Saturday, May 4, 2013

Paper Wasp in Garden

I took some time to look up yellow jacket, on line and found that I really have a paper wasp invasion. No not really an invasion, but an organic bug controller. Been watching for nests and the best I can see is they come to eat and fly away from my yard. So, they are quite beneficial to controlling bugs that eat plants like moths.

For now I am giving them their space to do the work in the garden. Keeping a close watch for nests and growing population of wasps. I do not like to get stung but I love the worker wasps taking care of the garden business. 

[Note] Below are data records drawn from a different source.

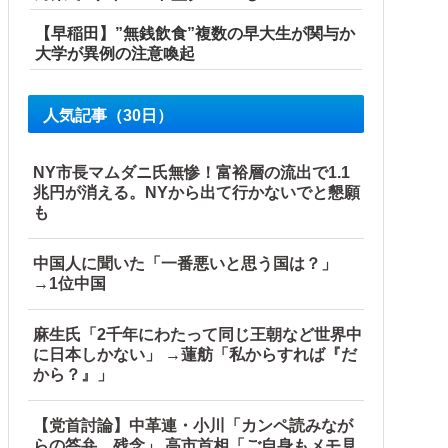
【早稲田】”無銭飲食”複数の早大生が関与か
大学が異例の注意喚起
人気記事（30日）
NY市長マムダニ氏無惨！富裕層の流出で1.1
兆円が消える。NYから出て行かないでと懇願
も
中国人に聞いた「一番悪いと思う国は？」
→1位中国
…他
麻生氏「2千年にわたって同じ王朝など世界中
に日本しかない」 →蓮舫「私からすれば『だ
から？』」
【党首討論】中革連・小川「カンペ読みなが
らの答弁、残念」 高市首相「ご自身もメモ見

identification: Yellow and black wasps that are usually called yellow jackets. When wings are at rest, they are folded and held out to the side rather than folded over the back like other wasps. Nests are papery, slightly rounded, 4 inches or greater in diameter; they hang upside down.
biology and life cycle: Social insects living with queens, males, and sterile female workers. Overwintered and mated females start nests in the spring in a sheltered place. Cells of a paperlike substance are built from a single connection to a structure or plant in a shady location. Several females may work together. One egg is laid in each cell. Larvae hatch and are fed chewed-up insects and spiders. When ready to pupate, they spin silk caps to close off the cells. Queens lay fertilized eggs that become females. Fertilized female larvae (new queens) are fed a special diet and are the only ones to survive the winter. They are the last batch of females to hatch in the fall. All others, males and females, die. Surviving queens hibernate in dense foliage such as dead palm leaves or in rubbish or old squirrel nests.
habitat: Sheltered spots under the eaves and overhangs of buildings. Also in barns, chicken houses, and other outbuildings. Adults feed on flower nectar or fruit that has been bird-pecked.
feeding habits: Wasp larvae are carnivorous and are fed moth and butterfly larvae that are chewed up by the adult wasp workers.
economic importance: Control of several troublesome caterpillars of moths and butterflies.
natural control: Spiders. Splash water on nest to knock wasps off, then move nest to higher but similar location in the shade. Don't try this if you're allergic to wasp stings or if you are chicken!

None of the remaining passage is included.